Kennedy’s successor Lyndon Johnson helped push through the Civil Rights Act of 1964. That same year King was awarded a Nobel Peace prize.
King continued to work tirelessly for social change campaigning successfully for voting rights for blacks in 1965. But he was criticised for his focus on racism to the exclusion of other social problems.
Hoping to broaden his support base, in 1967 he changed his approach by speaking out against the Vietnam War, especially the conscription of poor young men to fill the ranks.
It brought the enmity of war supporters, in particular petty criminal James Earl Ray.

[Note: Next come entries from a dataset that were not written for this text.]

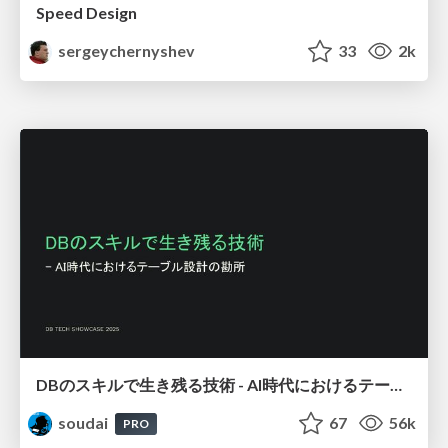
Speed Design
sergeychernyshev
33
2k
DBのスキルで生き残る技術 - AI時代におけるテーブル設計の勘所
soudai
67
56k
PRO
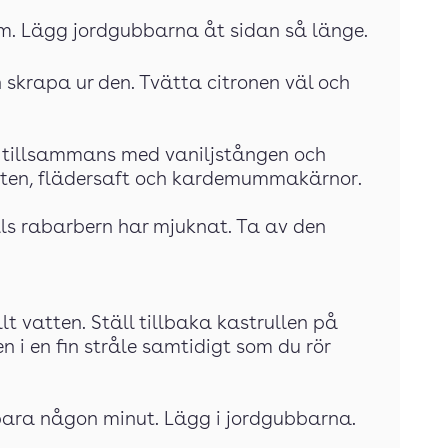
m. Lägg jordgubbarna åt sidan så länge.
 skrapa ur den. Tvätta citronen väl och
ll tillsammans med vaniljstången och
 vatten, flädersaft och kardemummakärnor.
lls rabarbern har mjuknat. Ta av den
lt vatten. Ställ tillbaka kastrullen på
n i en fin stråle samtidigt som du rör
ar bara någon minut. Lägg i jordgubbarna.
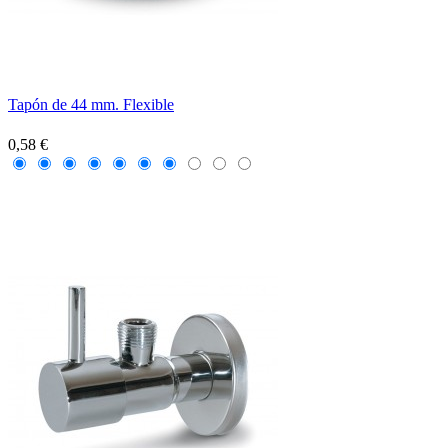
Tapón de 44 mm. Flexible
0,58 €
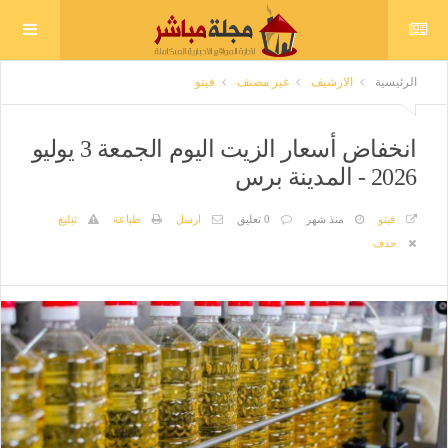
الرئيسية
الارشيف
غير مصنف
فيتو
انخفاض أسعار الزيت اليوم الجمعة 3 يوليو
2026 - المدينة برس
فيتو
منذ شهر
0 تعليق
ارسل
طباعة
تبليغ
حذف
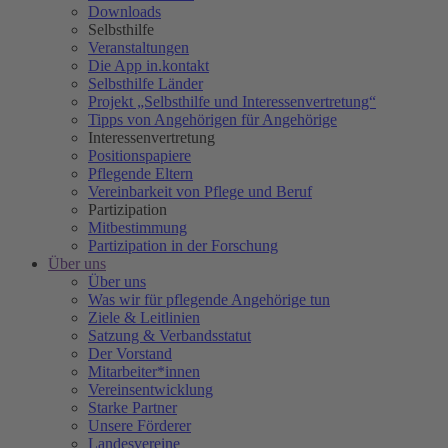
Downloads
Selbsthilfe
Veranstaltungen
Die App in.kontakt
Selbsthilfe Länder
Projekt „Selbsthilfe und Interessenvertretung“
Tipps von Angehörigen für Angehörige
Interessenvertretung
Positionspapiere
Pflegende Eltern
Vereinbarkeit von Pflege und Beruf
Partizipation
Mitbestimmung
Partizipation in der Forschung
Über uns
Über uns
Was wir für pflegende Angehörige tun
Ziele & Leitlinien
Satzung & Verbandsstatut
Der Vorstand
Mitarbeiter*innen
Vereinsentwicklung
Starke Partner
Unsere Förderer
Landesvereine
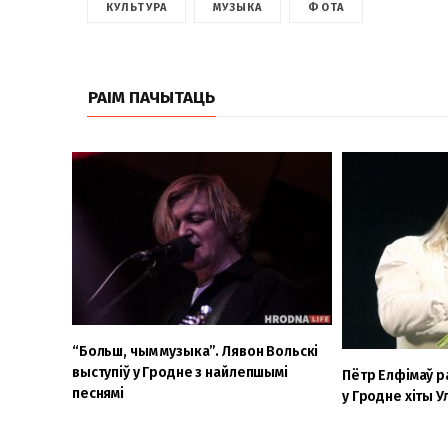
КУЛЬТУРА
МУЗЫКА
ФОТА
РАІМ ПАЧЫТАЦЬ
“Больш, чым музыка”. Лявон Вольскі
выступіў у Гродне з найлепшымі
Пётр Елфімаў р
песнямі
у Гродне хіты У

A campaign volunteer for pro-segregationist Alabama politician George Wallace, Ray may have believed that killing King would somehow help Wallace’s chances in the 1968 presidential election.
Ray took his opportunity when King was in Memphis in 1968 in support of a strike by sanitation workers, most of whom were African-Americans.
Discovering King was booked into the Lorraine Motel, Ray took a room in a boarding house across the road. He found a window in a common bathroom facing the hotel, and waited there with his Remington 760 rifle.
When King emerged from his room at about 6pm, Ray took his shot. An army-trained marksman it only took one bullet to kill King.
Ray was later seen running from the hotel. He eluded police until he was caught at Heathrow Airport in England two months later. Ray pleaded guilty, avoiding the death penalty, but escaped from prison in 1977, only to be recaptured three days later.
He later recanted his confession and protested his innocence. He died in prison in 1998.